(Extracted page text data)
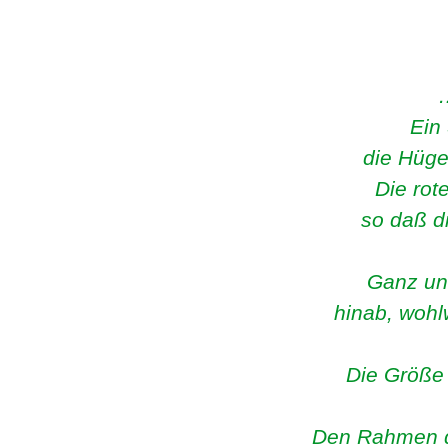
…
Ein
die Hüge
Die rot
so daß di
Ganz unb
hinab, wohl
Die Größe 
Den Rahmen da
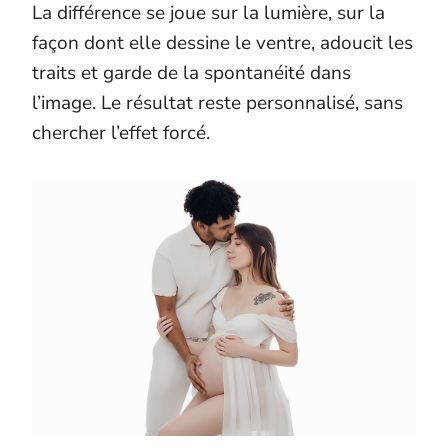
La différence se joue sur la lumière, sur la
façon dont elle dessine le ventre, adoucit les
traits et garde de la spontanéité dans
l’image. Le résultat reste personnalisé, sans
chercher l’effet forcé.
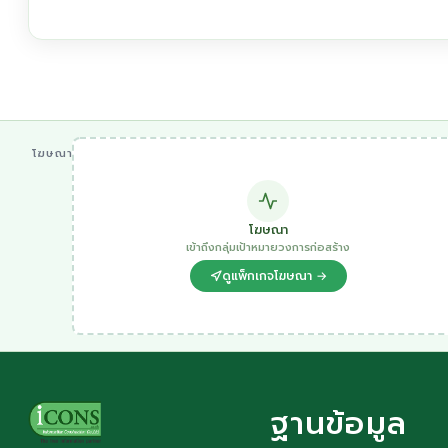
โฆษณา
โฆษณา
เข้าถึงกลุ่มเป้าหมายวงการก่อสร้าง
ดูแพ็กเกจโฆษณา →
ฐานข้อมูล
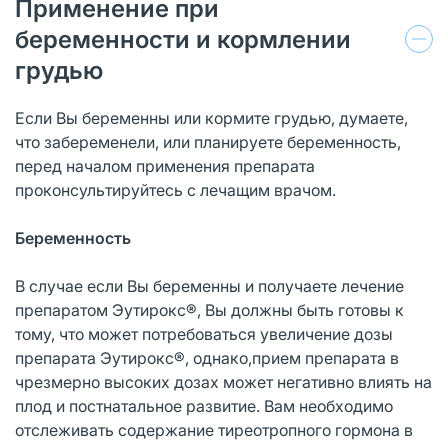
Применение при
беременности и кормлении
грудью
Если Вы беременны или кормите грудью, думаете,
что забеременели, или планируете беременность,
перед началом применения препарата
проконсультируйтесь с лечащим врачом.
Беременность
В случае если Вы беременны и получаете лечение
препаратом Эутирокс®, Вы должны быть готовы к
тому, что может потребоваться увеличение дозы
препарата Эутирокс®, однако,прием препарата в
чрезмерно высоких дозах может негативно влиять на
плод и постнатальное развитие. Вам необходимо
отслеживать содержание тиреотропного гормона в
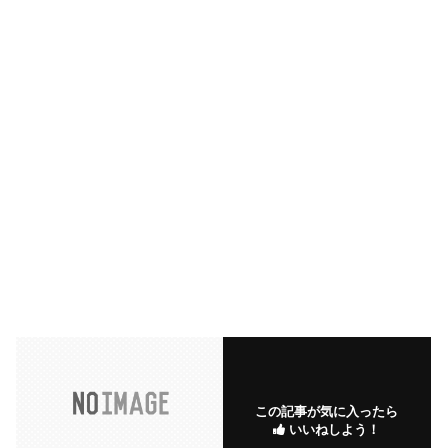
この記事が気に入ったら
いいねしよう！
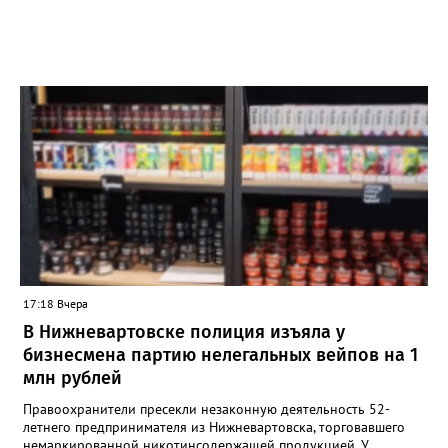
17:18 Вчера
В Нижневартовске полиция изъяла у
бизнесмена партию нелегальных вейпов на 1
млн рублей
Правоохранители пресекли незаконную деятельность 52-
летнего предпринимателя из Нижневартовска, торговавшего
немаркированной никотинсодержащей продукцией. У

INSTRUCTIONS FOR THE TASK:
Restate word for word, and only, the lines from the line that contains "Если Вы беременны или" through the end of the data, both included; pictures are not part of the copy.

EXERCISE RESULT:
Если Вы беременны или кормите грудью, думаете,
что забеременели, или планируете беременность,
перед началом применения препарата
проконсультируйтесь с лечащим врачом.
Беременность
В случае если Вы беременны и получаете лечение
препаратом Эутирокс®, Вы должны быть готовы к
тому, что может потребоваться увеличение дозы
препарата Эутирокс®, однако,прием препарата в
чрезмерно высоких дозах может негативно влиять на
плод и постнатальное развитие. Вам необходимо
отслеживать содержание тиреотропного гормона в
この記事が気に入ったら
いいねしよう！
17:18 Вчера
В Нижневартовске полиция изъяла у
бизнесмена партию нелегальных вейпов на 1
млн рублей
Правоохранители пресекли незаконную деятельность 52-
летнего предпринимателя из Нижневартовска, торговавшего
немаркированной никотинсодержащей продукцией. У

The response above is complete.